Task instructions:
Every entry below is to be returned unchanged. Images are not part of the copy.

§

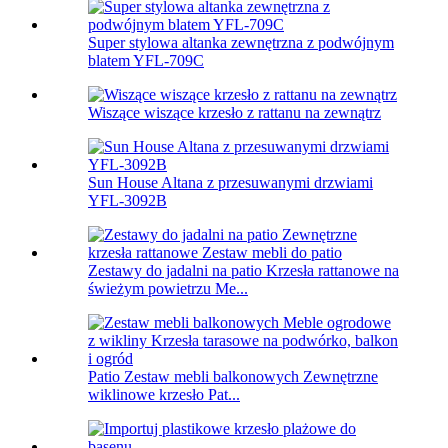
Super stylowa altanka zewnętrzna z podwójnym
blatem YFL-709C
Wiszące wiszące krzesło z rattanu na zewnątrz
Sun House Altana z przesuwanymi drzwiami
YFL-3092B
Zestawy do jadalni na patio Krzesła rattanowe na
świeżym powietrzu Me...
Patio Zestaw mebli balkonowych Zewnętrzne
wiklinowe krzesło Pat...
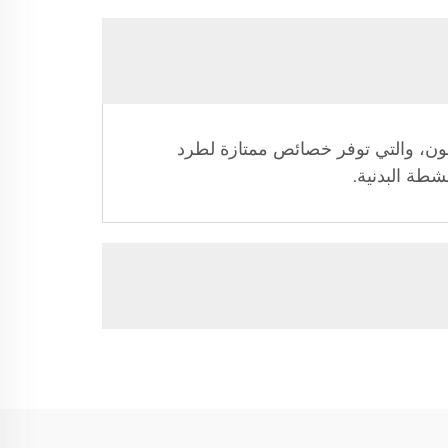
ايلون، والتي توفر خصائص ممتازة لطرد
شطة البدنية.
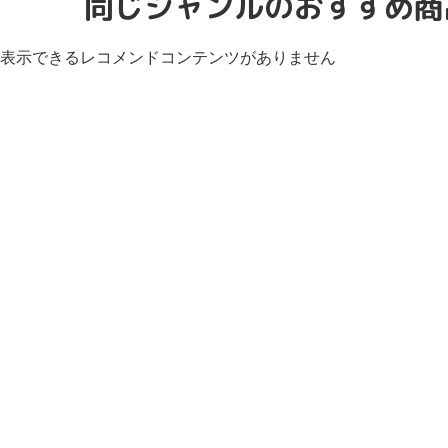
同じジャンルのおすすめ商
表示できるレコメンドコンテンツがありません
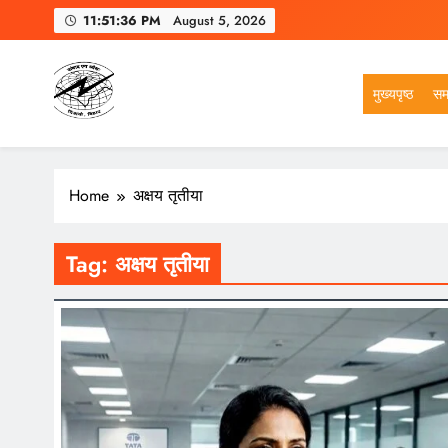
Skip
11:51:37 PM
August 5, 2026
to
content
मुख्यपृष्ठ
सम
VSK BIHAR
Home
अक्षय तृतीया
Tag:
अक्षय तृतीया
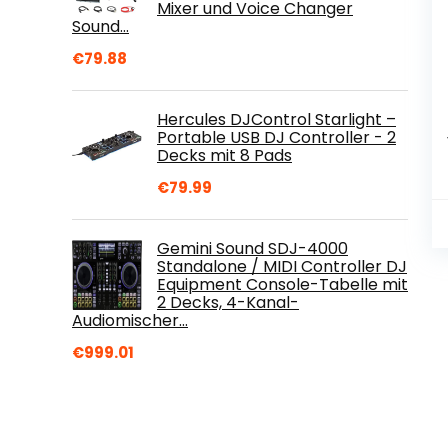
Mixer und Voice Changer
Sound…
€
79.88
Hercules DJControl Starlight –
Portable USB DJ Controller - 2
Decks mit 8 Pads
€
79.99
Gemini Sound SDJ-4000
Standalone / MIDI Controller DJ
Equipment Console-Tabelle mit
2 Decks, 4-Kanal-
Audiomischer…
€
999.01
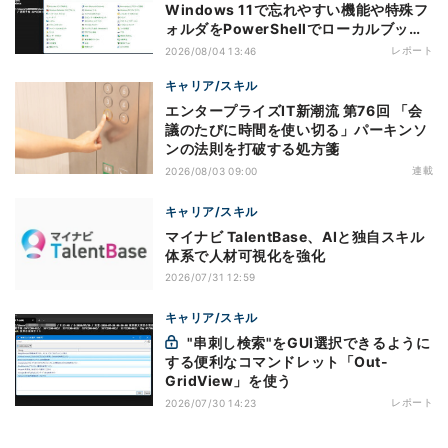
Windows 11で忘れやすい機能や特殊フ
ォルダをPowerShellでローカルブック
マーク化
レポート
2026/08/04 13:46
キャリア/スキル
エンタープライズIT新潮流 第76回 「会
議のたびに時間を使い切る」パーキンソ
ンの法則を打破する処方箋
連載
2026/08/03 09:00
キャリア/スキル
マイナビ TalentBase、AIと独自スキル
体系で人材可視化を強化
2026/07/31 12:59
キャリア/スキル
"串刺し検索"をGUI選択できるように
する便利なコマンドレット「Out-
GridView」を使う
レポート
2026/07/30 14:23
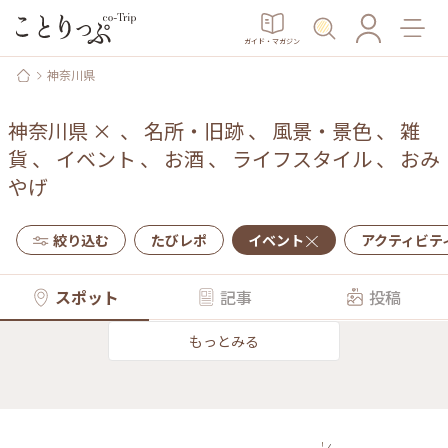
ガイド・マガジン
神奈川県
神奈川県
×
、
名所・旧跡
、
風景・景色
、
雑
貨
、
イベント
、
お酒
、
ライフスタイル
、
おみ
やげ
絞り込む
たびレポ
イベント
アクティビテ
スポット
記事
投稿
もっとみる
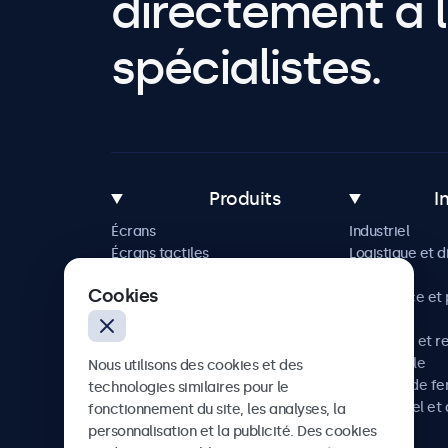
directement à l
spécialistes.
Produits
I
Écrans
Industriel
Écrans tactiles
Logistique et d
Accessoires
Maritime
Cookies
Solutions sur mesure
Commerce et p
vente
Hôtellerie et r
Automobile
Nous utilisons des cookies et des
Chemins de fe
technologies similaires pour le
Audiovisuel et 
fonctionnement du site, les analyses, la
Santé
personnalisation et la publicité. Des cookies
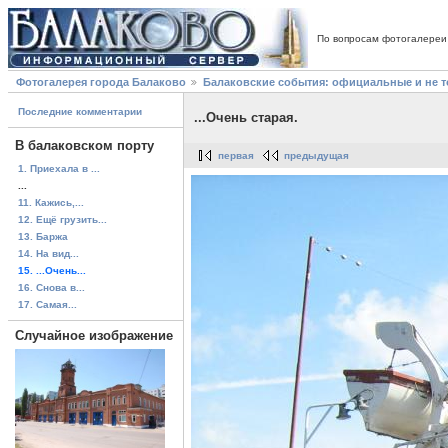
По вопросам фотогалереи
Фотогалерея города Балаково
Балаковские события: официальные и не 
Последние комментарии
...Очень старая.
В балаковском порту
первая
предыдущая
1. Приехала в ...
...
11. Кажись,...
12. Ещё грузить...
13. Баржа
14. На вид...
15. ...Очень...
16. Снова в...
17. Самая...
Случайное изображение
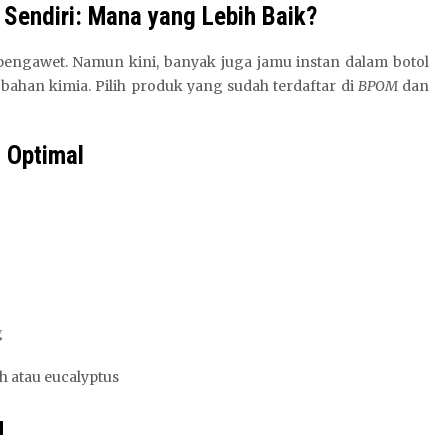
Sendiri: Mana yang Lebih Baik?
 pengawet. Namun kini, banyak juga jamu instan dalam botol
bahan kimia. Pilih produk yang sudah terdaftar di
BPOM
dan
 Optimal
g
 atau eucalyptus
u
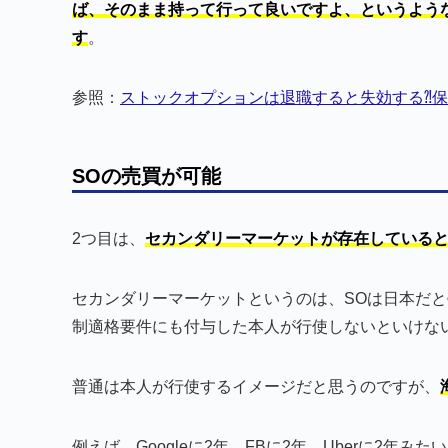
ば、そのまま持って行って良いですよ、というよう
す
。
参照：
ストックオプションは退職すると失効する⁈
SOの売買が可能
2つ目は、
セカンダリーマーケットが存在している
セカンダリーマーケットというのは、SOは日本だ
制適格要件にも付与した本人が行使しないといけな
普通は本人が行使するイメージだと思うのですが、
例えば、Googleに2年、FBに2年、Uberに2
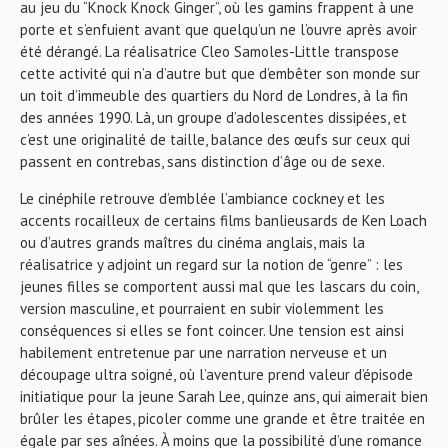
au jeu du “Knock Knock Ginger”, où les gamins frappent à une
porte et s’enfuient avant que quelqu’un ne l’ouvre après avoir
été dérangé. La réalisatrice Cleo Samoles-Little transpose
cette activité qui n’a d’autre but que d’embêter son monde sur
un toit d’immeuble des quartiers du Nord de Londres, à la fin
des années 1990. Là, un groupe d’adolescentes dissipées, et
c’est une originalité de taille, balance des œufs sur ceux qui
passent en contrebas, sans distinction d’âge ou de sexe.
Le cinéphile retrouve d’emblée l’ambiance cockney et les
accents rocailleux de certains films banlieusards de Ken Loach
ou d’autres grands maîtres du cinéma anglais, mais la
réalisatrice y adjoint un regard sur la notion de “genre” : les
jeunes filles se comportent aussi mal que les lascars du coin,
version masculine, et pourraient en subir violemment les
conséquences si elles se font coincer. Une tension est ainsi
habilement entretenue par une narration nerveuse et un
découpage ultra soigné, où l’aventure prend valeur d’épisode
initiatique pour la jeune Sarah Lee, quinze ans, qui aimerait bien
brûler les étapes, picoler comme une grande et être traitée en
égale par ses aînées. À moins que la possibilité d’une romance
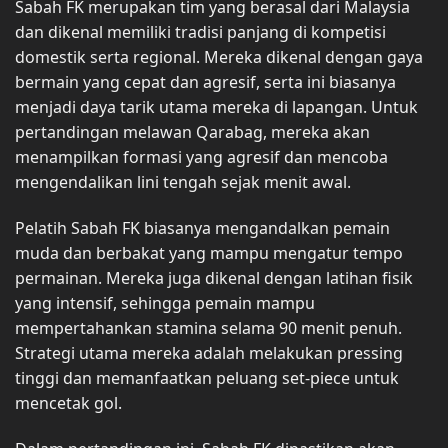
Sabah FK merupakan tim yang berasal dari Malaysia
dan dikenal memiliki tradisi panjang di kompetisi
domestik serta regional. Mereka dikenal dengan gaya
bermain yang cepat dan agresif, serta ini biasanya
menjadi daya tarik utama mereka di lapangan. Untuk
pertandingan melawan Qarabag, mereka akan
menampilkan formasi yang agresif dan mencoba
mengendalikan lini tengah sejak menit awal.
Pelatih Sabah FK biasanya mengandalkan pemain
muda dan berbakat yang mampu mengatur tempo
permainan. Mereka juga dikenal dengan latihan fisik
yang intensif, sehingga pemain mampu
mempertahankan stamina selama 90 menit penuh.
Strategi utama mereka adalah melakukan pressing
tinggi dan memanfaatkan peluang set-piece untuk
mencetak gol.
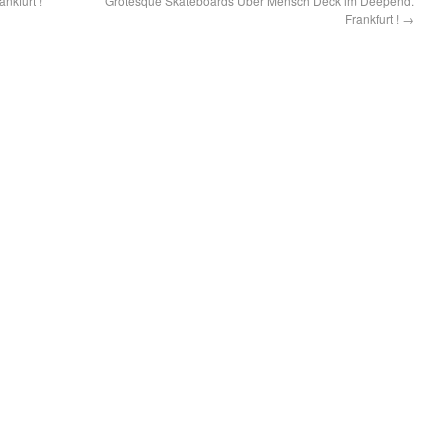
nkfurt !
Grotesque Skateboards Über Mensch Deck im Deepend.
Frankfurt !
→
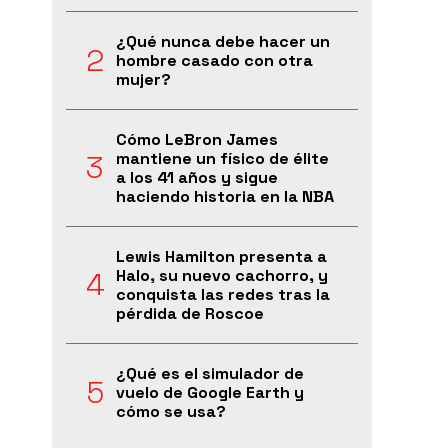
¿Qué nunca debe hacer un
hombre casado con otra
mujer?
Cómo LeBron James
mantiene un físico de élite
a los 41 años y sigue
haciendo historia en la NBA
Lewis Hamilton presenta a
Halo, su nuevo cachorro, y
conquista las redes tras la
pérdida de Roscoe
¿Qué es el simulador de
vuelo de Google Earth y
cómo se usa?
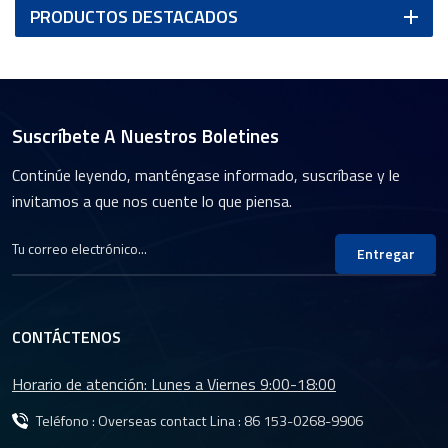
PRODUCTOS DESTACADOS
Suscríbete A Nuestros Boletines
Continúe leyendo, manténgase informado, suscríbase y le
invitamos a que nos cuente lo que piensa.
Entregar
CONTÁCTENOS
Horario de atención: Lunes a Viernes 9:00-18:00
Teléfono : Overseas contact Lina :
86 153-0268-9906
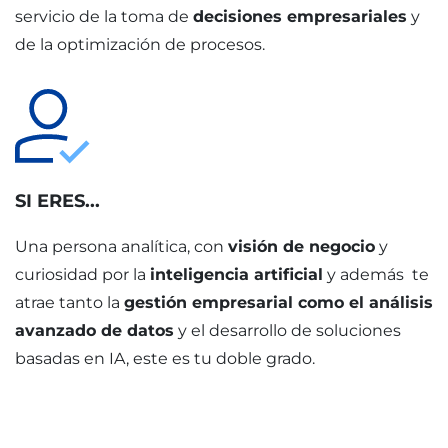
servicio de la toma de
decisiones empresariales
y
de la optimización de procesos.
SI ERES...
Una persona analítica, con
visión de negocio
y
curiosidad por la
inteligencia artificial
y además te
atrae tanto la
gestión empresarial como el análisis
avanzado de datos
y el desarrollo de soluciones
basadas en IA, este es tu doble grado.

§

Final answer:
Super stylowa altanka zewnętrzna z podwójnym
blatem YFL-709C
Wiszące wiszące krzesło z rattanu na zewnątrz
Sun House Altana z przesuwanymi drzwiami
YFL-3092B
Zestawy do jadalni na patio Krzesła rattanowe na
świeżym powietrzu Me...
Patio Zestaw mebli balkonowych Zewnętrzne
wiklinowe krzesło Pat...
ايلون، والتي توفر خصائص ممتازة لطرد
شطة البدنية.
同じジャンルのおすすめ商
表示できるレコメンドコンテンツがありません
Skip
11:51:37 PM
August 5, 2026
to
content
मुख्यपृष्ठ
सम
VSK BIHAR
Home
अक्षय तृतीया
Tag:
अक्षय तृतीया
Mixer und Voice Changer
Sound…
€
79.88
Hercules DJControl Starlight –
Portable USB DJ Controller - 2
Decks mit 8 Pads
€
79.99
Gemini Sound SDJ-4000
Standalone / MIDI Controller DJ
Equipment Console-Tabelle mit
2 Decks, 4-Kanal-
Audiomischer…
€
999.01
Windows 11で忘れやすい機能や特殊フ
ォルダをPowerShellでローカルブック
マーク化
レポート
2026/08/04 13:46
キャリア/スキル
エンタープライズIT新潮流 第76回 「会
議のたびに時間を使い切る」パーキンソ
ンの法則を打破する処方箋
連載
2026/08/03 09:00
キャリア/スキル
マイナビ TalentBase、AIと独自スキル
体系で人材可視化を強化
2026/07/31 12:59
キャリア/スキル
"串刺し検索"をGUI選択できるように
する便利なコマンドレット「Out-
GridView」を使う
レポート
2026/07/30 14:23
ガイド・マガジン
神奈川県
神奈川県
×
、
名所・旧跡
、
風景・景色
、
雑
貨
、
イベント
、
お酒
、
ライフスタイル
、
おみ
やげ
絞り込む
たびレポ
イベント
アクティビテ
スポット
記事
投稿
もっとみる
directement à l
spécialistes.
Produits
I
Écrans
Industriel
Écrans tactiles
Logistique et d
Accessoires
Maritime
Cookies
Solutions sur mesure
Commerce et p
vente
Hôtellerie et r
Automobile
Nous utilisons des cookies et des
Chemins de fe
technologies similaires pour le
Audiovisuel et 
fonctionnement du site, les analyses, la
Santé
personnalisation et la publicité. Des cookies
По вопросам фотогалереи
Фотогалерея города Балаково
Балаковские события: официальные и не 
Последние комментарии
...Очень старая.
В балаковском порту
первая
предыдущая
1. Приехала в ...
...
11. Кажись,...
12. Ещё грузить...
13. Баржа
14. На вид...
15. ...Очень...
16. Снова в...
17. Самая...
Случайное изображение
Sendiri: Mana yang Lebih Baik?
 pengawet. Namun kini, banyak juga jamu instan dalam botol
bahan kimia. Pilih produk yang sudah terdaftar di
BPOM
dan
 Optimal
g
 atau eucalyptus
u
ば、そのまま持って行って良いですよ、というよう
す
。
参照：
ストックオプションは退職すると失効する⁈
SOの売買が可能
2つ目は、
セカンダリーマーケットが存在している
セカンダリーマーケットというのは、SOは日本だ
制適格要件にも付与した本人が行使しないといけな
普通は本人が行使するイメージだと思うのですが、
例えば、Googleに2年、FBに2年、Uberに2
au jeu du “Knock Knock Ginger”, où les gamins frappent à une
porte et s’enfuient avant que quelqu’un ne l’ouvre après avoir
été dérangé. La réalisatrice Cleo Samoles-Little transpose
cette activité qui n’a d’autre but que d’embêter son monde sur
un toit d’immeuble des quartiers du Nord de Londres, à la fin
des années 1990. Là, un groupe d’adolescentes dissipées, et
c’est une originalité de taille, balance des œufs sur ceux qui
passent en contrebas, sans distinction d’âge ou de sexe.
Le cinéphile retrouve d’emblée l’ambiance cockney et les
accents rocailleux de certains films banlieusards de Ken Loach
ou d’autres grands maîtres du cinéma anglais, mais la
réalisatrice y adjoint un regard sur la notion de “genre” : les
jeunes filles se comportent aussi mal que les lascars du coin,
version masculine, et pourraient en subir violemment les
conséquences si elles se font coincer. Une tension est ainsi
habilement entretenue par une narration nerveuse et un
découpage ultra soigné, où l’aventure prend valeur d’épisode
initiatique pour la jeune Sarah Lee, quinze ans, qui aimerait bien
brûler les étapes, picoler comme une grande et être traitée en
égale par ses aînées. À moins que la possibilité d’une romance
Sabah FK merupakan tim yang berasal dari Malaysia
dan dikenal memiliki tradisi panjang di kompetisi
domestik serta regional. Mereka dikenal dengan gaya
bermain yang cepat dan agresif, serta ini biasanya
menjadi daya tarik utama mereka di lapangan. Untuk
pertandingan melawan Qarabag, mereka akan
menampilkan formasi yang agresif dan mencoba
mengendalikan lini tengah sejak menit awal.
Pelatih Sabah FK biasanya mengandalkan pemain
muda dan berbakat yang mampu mengatur tempo
permainan. Mereka juga dikenal dengan latihan fisik
yang intensif, sehingga pemain mampu
mempertahankan stamina selama 90 menit penuh.
Strategi utama mereka adalah melakukan pressing
tinggi dan memanfaatkan peluang set-piece untuk
mencetak gol.
nkfurt !
Grotesque Skateboards Über Mensch Deck im Deepend.
Frankfurt !
→
¿Qué nunca debe hacer un
hombre casado con otra
mujer?
Cómo LeBron James
mantiene un físico de élite
a los 41 años y sigue
haciendo historia en la NBA
Lewis Hamilton presenta a
Halo, su nuevo cachorro, y
conquista las redes tras la
pérdida de Roscoe
¿Qué es el simulador de
vuelo de Google Earth y
cómo se usa?
PRODUCTOS DESTACADOS
Suscríbete A Nuestros Boletines
Continúe leyendo, manténgase informado, suscríbase y le
invitamos a que nos cuente lo que piensa.
Entregar
CONTÁCTENOS
Horario de atención: Lunes a Viernes 9:00-18:00
Teléfono : Overseas contact Lina :
86 153-0268-9906
servicio de la toma de
decisiones empresariales
y
de la optimización de procesos.
SI ERES...
Una persona analítica, con
visión de negocio
y
curiosidad por la
inteligencia artificial
y además te
atrae tanto la
gestión empresarial como el análisis
avanzado de datos
y el desarrollo de soluciones
basadas en IA, este es tu doble grado.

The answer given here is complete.